Having stated that I will also tell you this. There are 3.6 MOA (roughly) between MILS on the Mil-dot reticle. Thus the 1st dot is at 3.6, the 2nd dot is at 7.2, the 3rd dot is at 10.8....ect. Which just happens to coincide with the 300, 400, 500,...ect drop of a 168 gr. .308 BTHP bullet moving at aprox. 2600 fps at the muzzle. With a 200 yrd zero of course. Coincidence? Nope. Do an internet search on what bullet and who the mil-dot reticle was designed for. Here in you will find your answer. I hope I have helped and not hindered.

To answer your question: No, there are no "special" turrets made for a .243. Its all about MOA and knowing your round. "Target turrets" are just elevated turrets with marked MOA increments. Whether they are 1/2, 1/4, or 1/8 they are just simply eaiser to use and keep track of the dope on your weapon.

As far as range estimation with a mil-dot reticle......I'm with huntin1.....I just bought one because they look cool.... :wink: Opps I mean kool :lol:

Seriously, thats a whole different topic!!! :beer: Its really not that complicated once you get into it.


----------



## Jiffy (Apr 22, 2005)

GGEESSSHHH!!! I need to proof read before I hit submit. Please excuse the grammar/spelling.. :-?


----------



## huntin1 (Nov 14, 2003)

Can't add much to what Jiffy and others have said. Except to further confuse the situation. There are some scopes out there with bullet drop compensating turrets, they are specific to caliber and bullet type. I would recommend staying away from them and going with the normal target turrets. That way they can be used with any bullet, any caliber as long as you know the drop at any given distance. This can be calculated with a ballistics program to get you close and then range time will get you right on.
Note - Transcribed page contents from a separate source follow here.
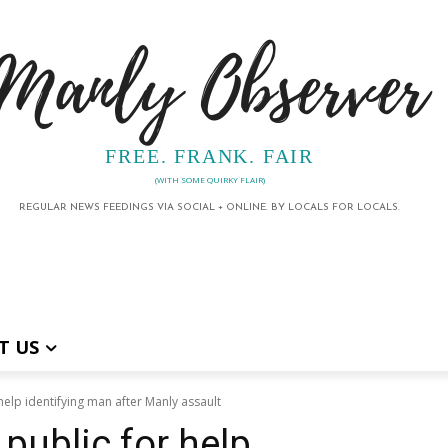
Manly Observer
FREE. FRANK. FAIR
(WITH SOME QUIRKY FLAIR)
REGULAR NEWS FEEDINGS VIA SOCIAL + ONLINE. BY LOCALS FOR LOCALS.
T US
help identifying man after Manly assault
public for help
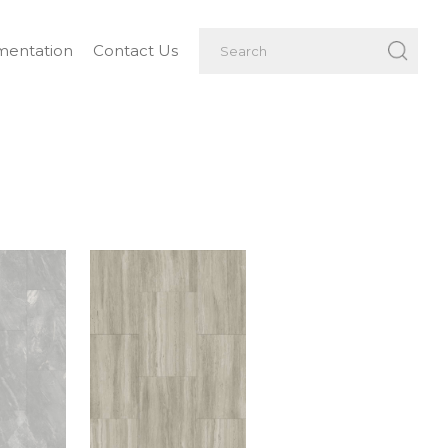
entation
Contact Us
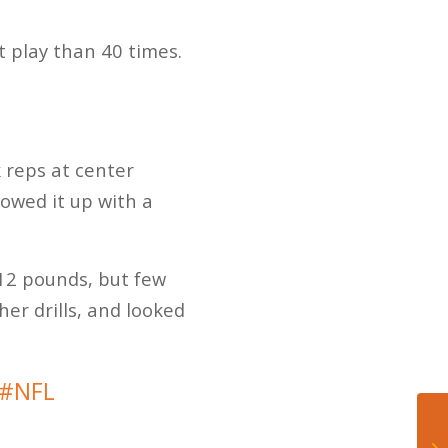
 play than 40 times.
 reps at center
lowed it up with a
312 pounds, but few
er drills, and looked
#NFL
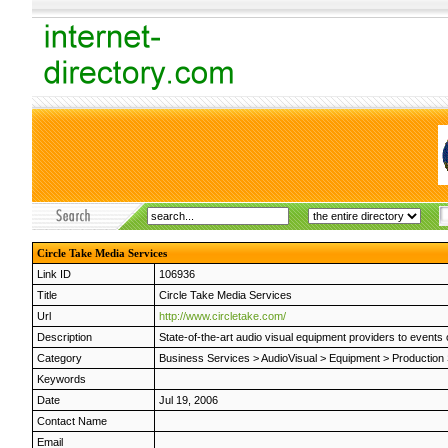
Circle Take Media Services
Link ID
106936
Title
Circle Take Media Services
Url
http://www.circletake.com/
Description
State-of-the-art audio visual equipment providers to events o
Category
Business Services
>
AudioVisual
>
Equipment
>
Production
Keywords
Date
Jul 19, 2006
Contact Name
Email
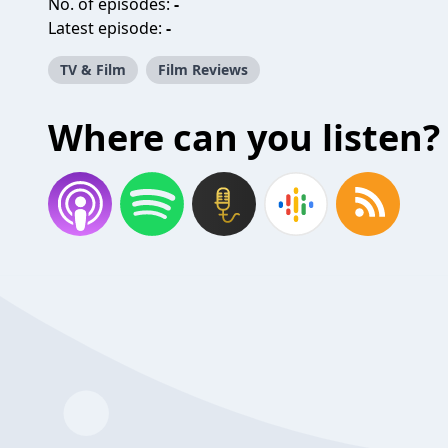
No. of episodes:
-
Latest episode:
-
TV & Film
Film Reviews
Where can you listen?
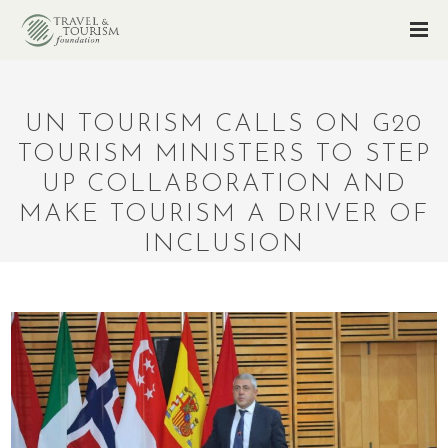
UN TOURISM CALLS ON G20
TOURISM MINISTERS TO STEP
UP COLLABORATION AND
MAKE TOURISM A DRIVER OF
INCLUSION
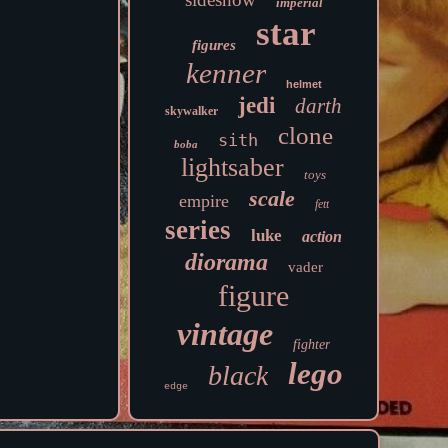
imperial
star
figures
kenner
helmet
jedi
darth
skywalker
clone
sith
boba
lightsaber
toys
scale
empire
fett
series
luke
action
diorama
vader
figure
vintage
fighter
lego
black
edge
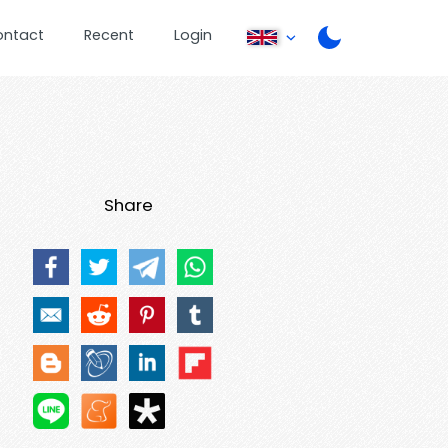
ontact
Recent
Login
Share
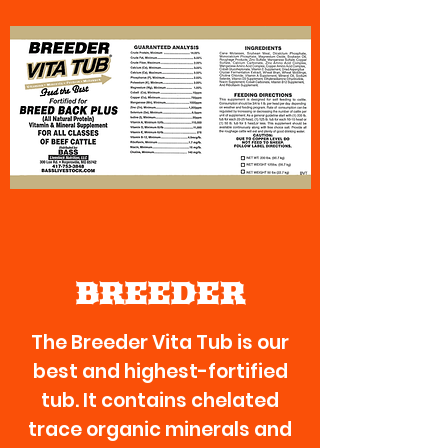
BREEDER
The Breeder Vita Tub is our
best and highest-fortified
tub. It contains chelated
trace organic minerals and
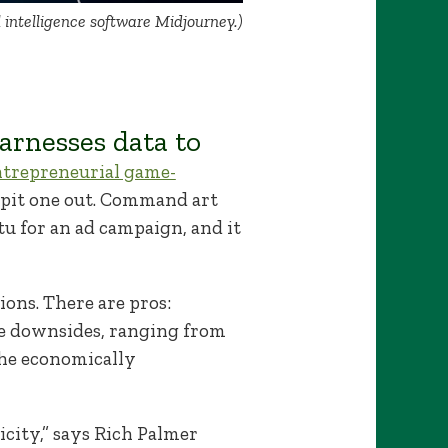
l intelligence software Midjourney.)
rnesses data to
ntrepreneurial game-
 spit one out. Command art
tu for an ad campaign, and it
ons. There are pros:
are downsides, ranging from
the economically
ricity,” says Rich Palmer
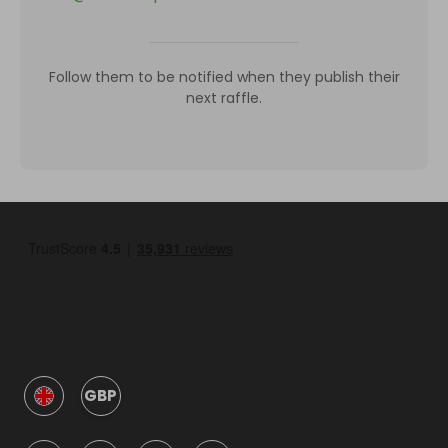
Follow them to be notified when they publish their
next raffle.
GBP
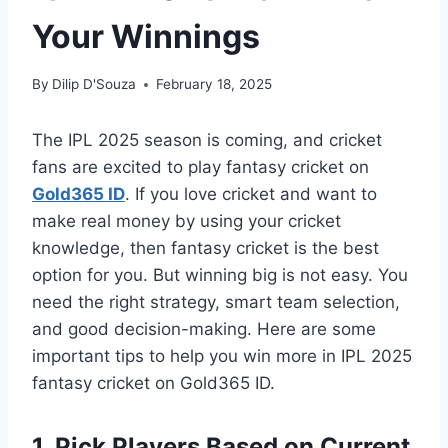
Your Winnings
By
Dilip D'Souza
February 18, 2025
The IPL 2025 season is coming, and cricket
fans are excited to play fantasy cricket on
Gold365 ID
. If you love cricket and want to
make real money by using your cricket
knowledge, then fantasy cricket is the best
option for you. But winning big is not easy. You
need the right strategy, smart team selection,
and good decision-making. Here are some
important tips to help you win more in IPL 2025
fantasy cricket on Gold365 ID.
1. Pick Players Based on Current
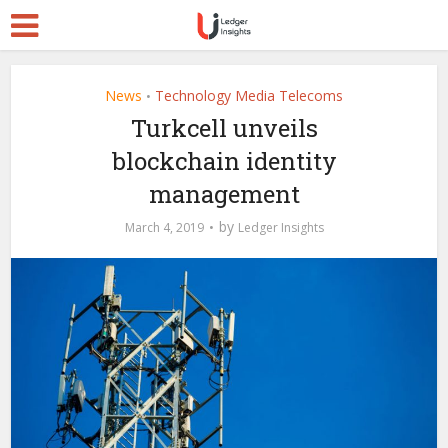
News
Technology Media Telecoms
•
Turkcell unveils
blockchain identity
management
by
March 4, 2019
Ledger Insights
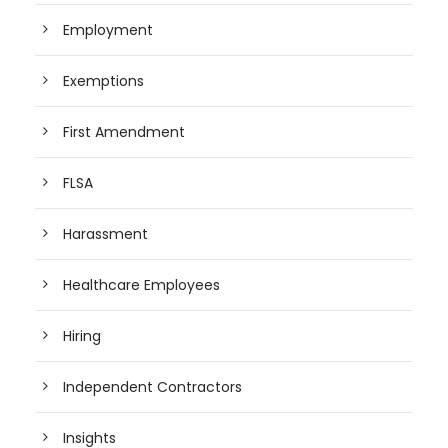
Employment
Exemptions
First Amendment
FLSA
Harassment
Healthcare Employees
Hiring
Independent Contractors
Insights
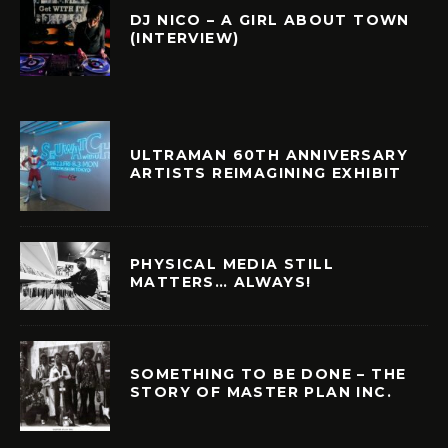
DJ NICO – A GIRL ABOUT TOWN
(INTERVIEW)
ULTRAMAN 60TH ANNIVERSARY
ARTISTS REIMAGINING EXHIBIT
PHYSICAL MEDIA STILL
MATTERS… ALWAYS!
SOMETHING TO BE DONE – THE
STORY OF MASTER PLAN INC.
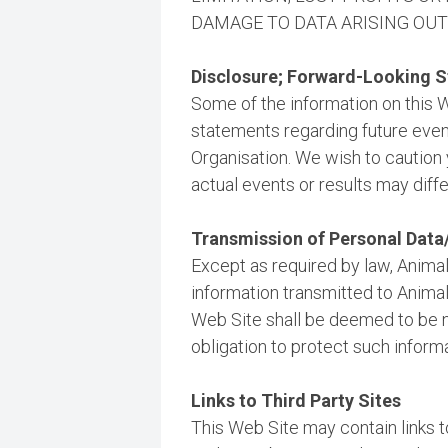
DAMAGE TO DATA ARISING OUT O
Disclosure; Forward-Looking 
Some of the information on this 
statements regarding future events
Organisation. We wish to caution 
actual events or results may diffe
Transmission of Personal Dat
Except as required by law, Animals
information transmitted to Animal
Web Site shall be deemed to be n
obligation to protect such inform
Links to Third Party Sites
This Web Site may contain links to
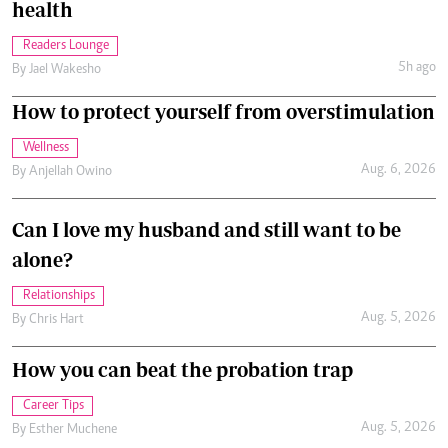
health
Readers Lounge
5h ago
By
Jael Wakesho
How to protect yourself from overstimulation
Wellness
Aug. 6, 2026
By
Anjellah Owino
Can I love my husband and still want to be
alone?
Relationships
Aug. 5, 2026
By
Chris Hart
How you can beat the probation trap
Career Tips
Aug. 5, 2026
By
Esther Muchene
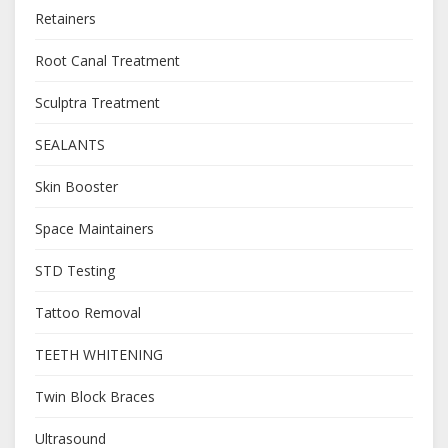
Retainers
Root Canal Treatment
Sculptra Treatment
SEALANTS
Skin Booster
Space Maintainers
STD Testing
Tattoo Removal
TEETH WHITENING
Twin Block Braces
Ultrasound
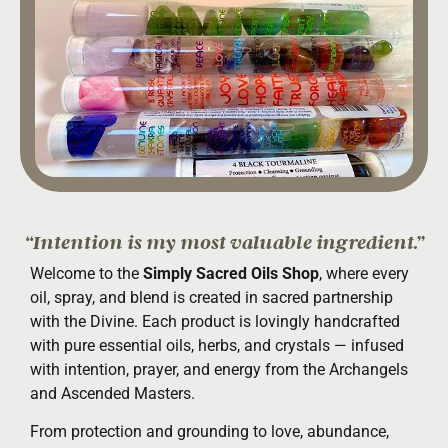
“Intention is my most valuable ingredient.”
Welcome to the
Simply Sacred Oils Shop
, where every
oil, spray, and blend is created in sacred partnership
with the Divine. Each product is lovingly handcrafted
with pure essential oils, herbs, and crystals — infused
with intention, prayer, and energy from the Archangels
and Ascended Masters.
From protection and grounding to love, abundance,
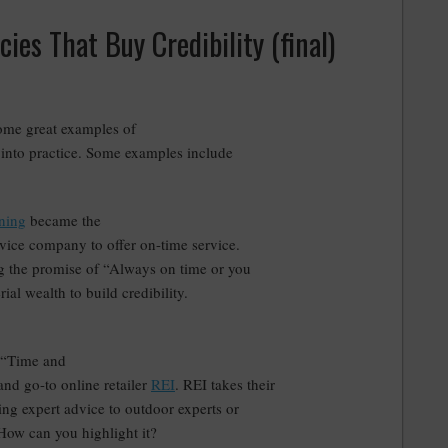
ies That Buy Credibility (final)
some great examples of
 into practice. Some examples include
ning
became the
ervice company to offer on-time service.
ing the promise of “Always on time or you
al wealth to build credibility.
 “Time and
and go-to online retailer
REI
. REI takes their
ing expert advice to outdoor experts or
How can you highlight it?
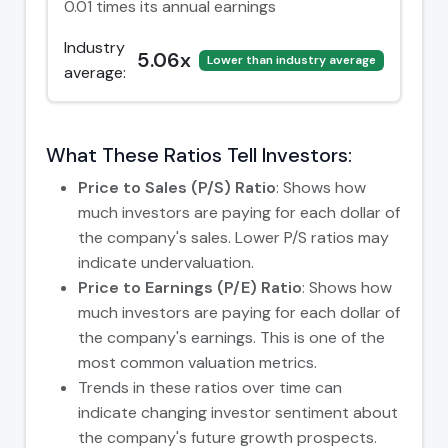
0.01 times its annual earnings
Industry
5.06x
Lower than industry average
average:
What These Ratios Tell Investors:
Price to Sales (P/S) Ratio
: Shows how
much investors are paying for each dollar of
the company's sales. Lower P/S ratios may
indicate undervaluation.
Price to Earnings (P/E) Ratio
: Shows how
much investors are paying for each dollar of
the company's earnings. This is one of the
most common valuation metrics.
Trends in these ratios over time can
indicate changing investor sentiment about
the company's future growth prospects.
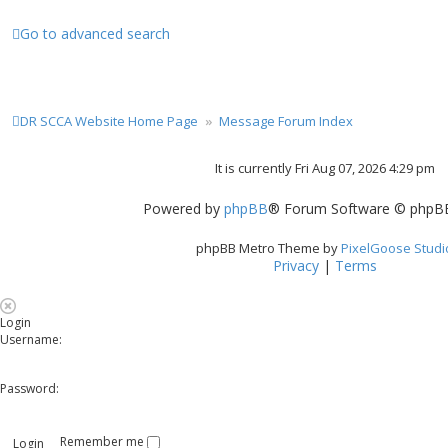
Go to advanced search
DR SCCA Website Home Page
Message Forum Index
It is currently Fri Aug 07, 2026 4:29 pm
Powered by
phpBB
® Forum Software © phpBB
phpBB Metro Theme by
PixelGoose Studi
Privacy
|
Terms
Login
Username:
Password:
Remember me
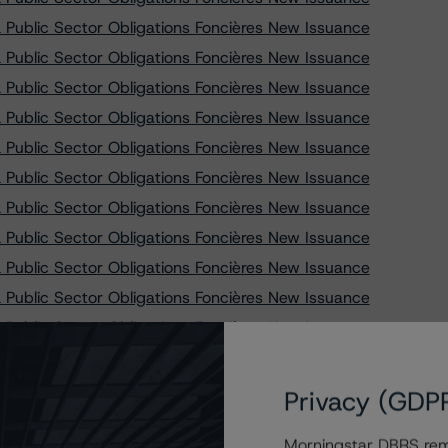
Public Sector Obligations Foncières New Issuance
Public Sector Obligations Foncières New Issuance
Public Sector Obligations Foncières New Issuance
Public Sector Obligations Foncières New Issuance
Public Sector Obligations Foncières New Issuance
Public Sector Obligations Foncières New Issuance
Public Sector Obligations Foncières New Issuance
Public Sector Obligations Foncières New Issuance
Public Sector Obligations Foncières New Issuance
Public Sector Obligations Foncières New Issuance
Public Sector Obligations Foncières New Issuance
Public Sector Obligations Foncières New Issuance
Public Sector Obligations Foncières New Issuance
Privacy (GDP
Public Sector Obligations Foncières New Issuance
Morningstar DBRS remi
Public Sector Obligations Foncières New Issuance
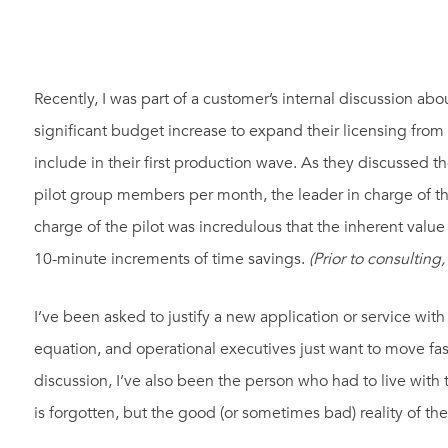
Recently, I was part of a customer’s internal discussion abo
significant budget increase to expand their licensing from
include in their first production wave. As they discussed 
pilot group members per month, the leader in charge of t
charge of the pilot was incredulous that the inherent val
10-minute increments of time savings.
(Prior to consulting,
I’ve been asked to justify a new application or service wit
equation, and operational executives just want to move fas
discussion, I’ve also been the person who had to live wit
is forgotten, but the good (or sometimes bad) reality of the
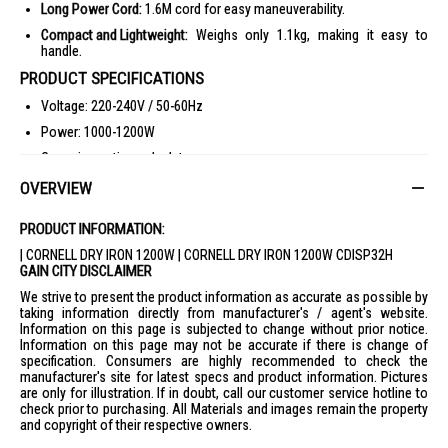
Long Power Cord:
1.6M cord for easy maneuverability.
Compact and Lightweight:
Weighs only 1.1kg, making it easy to
handle.
PRODUCT SPECIFICATIONS
Voltage: 220-240V / 50-60Hz
Power: 1000-1200W
Ceramic coating soleplate
Power cord: 1.6M
OVERVIEW
Adjustable temperature controller with 6 settings
PRODUCT INFORMATION:
Handle: Bakelite with silver metal cover
| CORNELL DRY IRON 1200W | CORNELL DRY IRON 1200W CDISP32H
Approval no: 200157-24
GAIN CITY DISCLAIMER
Barcode: 9557528208445
We strive to present the product information as accurate as possible by
taking information directly from manufacturer's / agent's website.
Product Dimensions: W122xL238xH120, Weight: 1.1kg
Information on this page is subjected to change without prior notice.
Gift Box Dimensions: W125xL245xH128mm, Weight: 1.2kg
Information on this page may not be accurate if there is change of
specification. Consumers are highly recommended to check the
Carton Box Dimensions: W255xL385xH270mm, Weight: 7.75kg
manufacturer's site for latest specs and product information. Pictures
Per Carton: 6pcs, 7.75kg, 0.0265m³
are only for illustration. If in doubt, call our customer service hotline to
check prior to purchasing. All Materials and images remain the property
IDEAL FOR
and copyright of their respective owners.
The Cornell Dry Iron 1200W CDISP32H is ideal for households seeking a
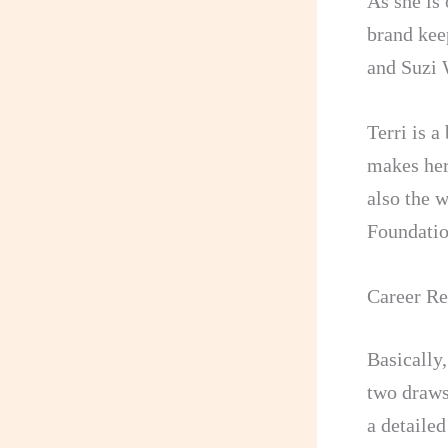
As she is
brand kee
and Suzi
Terri is 
makes her
also the 
Foundatio
Career Re
Basically,
two draws
a detailed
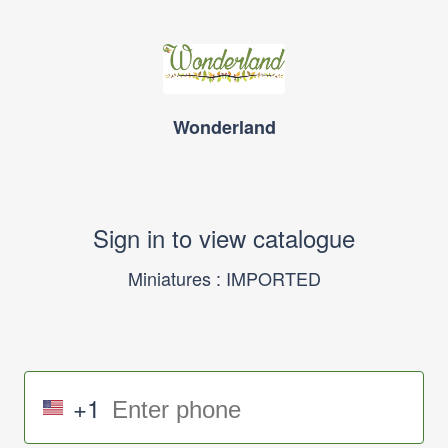
Wonderland
Sign in to view catalogue
Miniatures : IMPORTED
+1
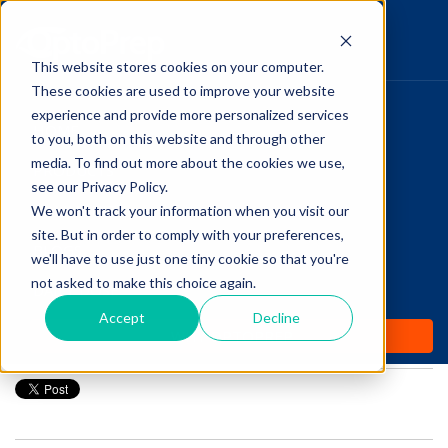
This website stores cookies on your computer.
These cookies are used to improve your website
Pupillary Pathways
experience and provide more personalized services
HOME
to you, both on this website and through other
media. To find out more about the cookies we use,
PRODUCTS
Follow Us
see our Privacy Policy.
COMMUNITY
We won't track your information when you visit our
Optometry Infographic:
site. But in order to comply with your preferences,
BLOGS
Stages of Macular Hole
we'll have to use just one tiny cookie so that you're
not asked to make this choice again.
DAILY DOSE
Development
Accept
Decline
WHY OPTOPREP
Posted by
Amanda Dexter
on Nov 28, 2016 12:00:00 AM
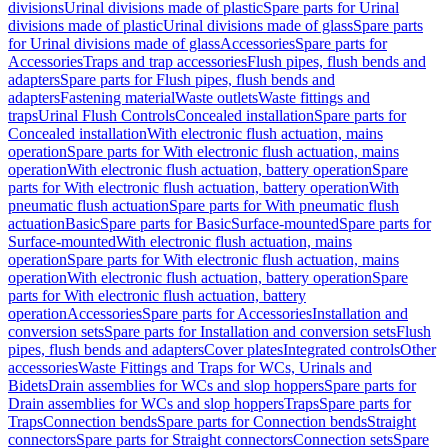
divisions
Urinal divisions made of plastic
Spare parts for Urinal
divisions made of plastic
Urinal divisions made of glass
Spare parts
for Urinal divisions made of glass
Accessories
Spare parts for
Accessories
Traps and trap accessories
Flush pipes, flush bends and
adapters
Spare parts for Flush pipes, flush bends and
adapters
Fastening material
Waste outlets
Waste fittings and
traps
Urinal Flush Controls
Concealed installation
Spare parts for
Concealed installation
With electronic flush actuation, mains
operation
Spare parts for With electronic flush actuation, mains
operation
With electronic flush actuation, battery operation
Spare
parts for With electronic flush actuation, battery operation
With
pneumatic flush actuation
Spare parts for With pneumatic flush
actuation
Basic
Spare parts for Basic
Surface-mounted
Spare parts for
Surface-mounted
With electronic flush actuation, mains
operation
Spare parts for With electronic flush actuation, mains
operation
With electronic flush actuation, battery operation
Spare
parts for With electronic flush actuation, battery
operation
Accessories
Spare parts for Accessories
Installation and
conversion sets
Spare parts for Installation and conversion sets
Flush
pipes, flush bends and adapters
Cover plates
Integrated controls
Other
accessories
Waste Fittings and Traps for WCs, Urinals and
Bidets
Drain assemblies for WCs and slop hoppers
Spare parts for
Drain assemblies for WCs and slop hoppers
Traps
Spare parts for
Traps
Connection bends
Spare parts for Connection bends
Straight
connectors
Spare parts for Straight connectors
Connection sets
Spare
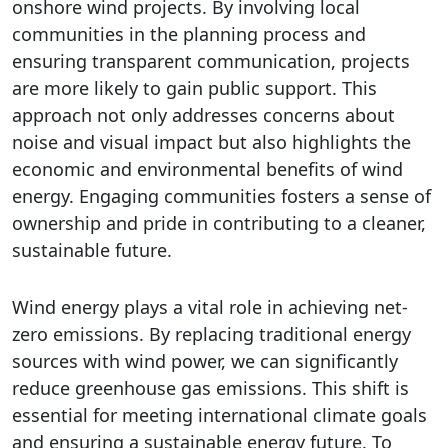
onshore wind projects. By involving local
communities in the planning process and
ensuring transparent communication, projects
are more likely to gain public support. This
approach not only addresses concerns about
noise and visual impact but also highlights the
economic and environmental benefits of wind
energy. Engaging communities fosters a sense of
ownership and pride in contributing to a cleaner,
sustainable future.
Wind energy plays a vital role in achieving net-
zero emissions. By replacing traditional energy
sources with wind power, we can significantly
reduce greenhouse gas emissions. This shift is
essential for meeting international climate goals
and ensuring a sustainable energy future. To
If you get one of the scopes I mentioned (there are others as well) you can remove the scope from your 243 when you upgrade to a different caliber and use the scope on that rifle. And trust me, once you start with this infernal long range stuff, you will be hooked for life and likely spend truck loads of money on your new "habit".

:beer:

huntin1


----------



## Jiffy (Apr 22, 2005)

I'll be damned!!! I just did a search on bullet drop compensating turrets and you are right. I did not realize they custom made them. I thought they just "genericly" made "magnum" and "standard" compensating reticles. Not actual turrets. Interesting...thats why I love reading this site. How long have they been making them.....please dont say quite a while.  How accurate are they?? I would imagine they would be quite accurate. Why wouldnt they???


----------



## huntin1 (Nov 14, 2003)

Aahhh sorry man, yep they been making them for quite awhile. Not to worry, one time I made a mistake too. At least I think I did.   8) 8)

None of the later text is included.